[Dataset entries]
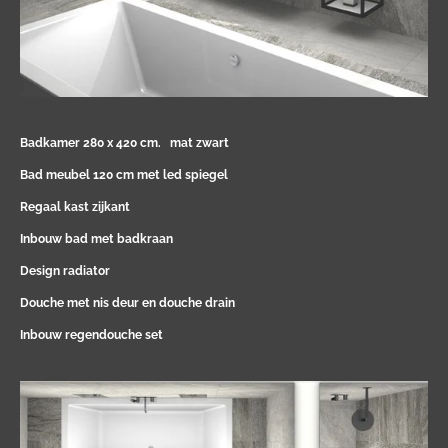
Badkamer 280 x 420 cm.
mat zwart
Bad meubel 120 cm met led spiegel
Regaal kast zijkant
Inbouw bad met badkraan
Design radiator
Douche met nis deur en douche drain
Inbouw regendouche set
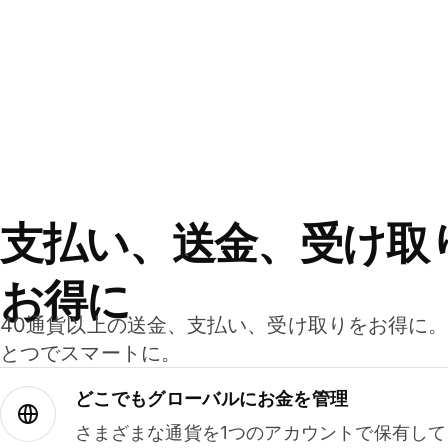
支払い、送金、受け取
お得に
40通貨以上の送金、支払い、受け取りをお得に
とつでスマートに。
どこでもグ⁠ロ⁠ー⁠バ⁠ルにお金を管理
さまざまな通貨を1つのアカウントで保有し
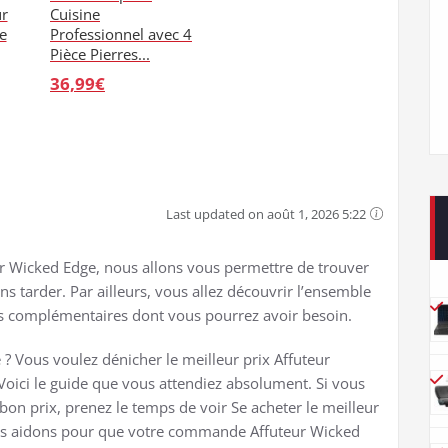
ur
Cuisine
e
Professionnel avec 4
Pièce Pierres...
36,99€
Last updated on août 1, 2026 5:22
ur Wicked Edge, nous allons vous permettre de trouver
ns tarder. Par ailleurs, vous allez découvrir l’ensemble
es complémentaires dont vous pourrez avoir besoin.
? Vous voulez dénicher le meilleur prix Affuteur
Voici le guide que vous attendiez absolument. Si vous
on prix, prenez le temps de voir Se acheter le meilleur
ous aidons pour que votre commande Affuteur Wicked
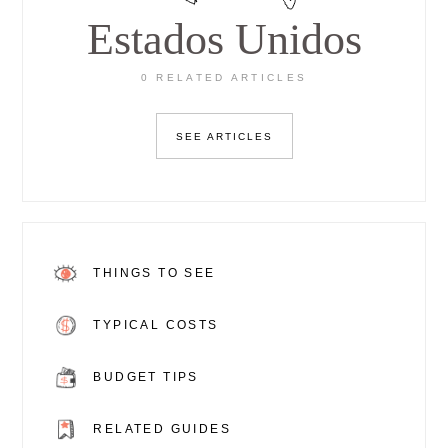
Estados Unidos
0 RELATED ARTICLES
SEE ARTICLES
THINGS TO SEE
TYPICAL COSTS
BUDGET TIPS
RELATED GUIDES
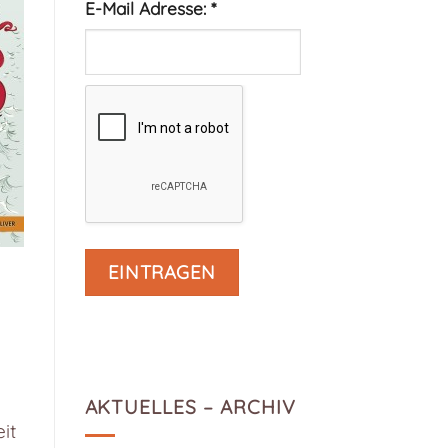
E-Mail Adresse:
*
AKTUELLES – ARCHIV
it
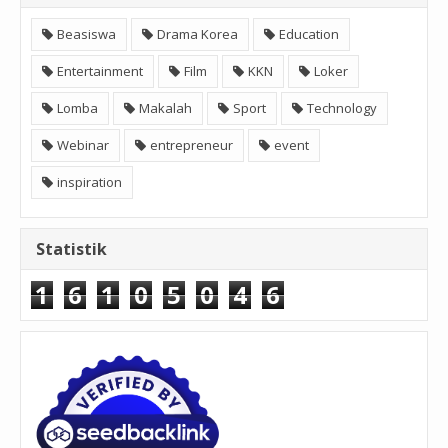
Beasiswa
Drama Korea
Education
Entertainment
Film
KKN
Loker
Lomba
Makalah
Sport
Technology
Webinar
entrepreneur
event
inspiration
Statistik
1
6
1
0
5
0
4
6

§ What you are asked to do:
Looking at the data above, how many lines hold the word "meilleur"? Respond with the number alone.

§ Response for this exercise:
2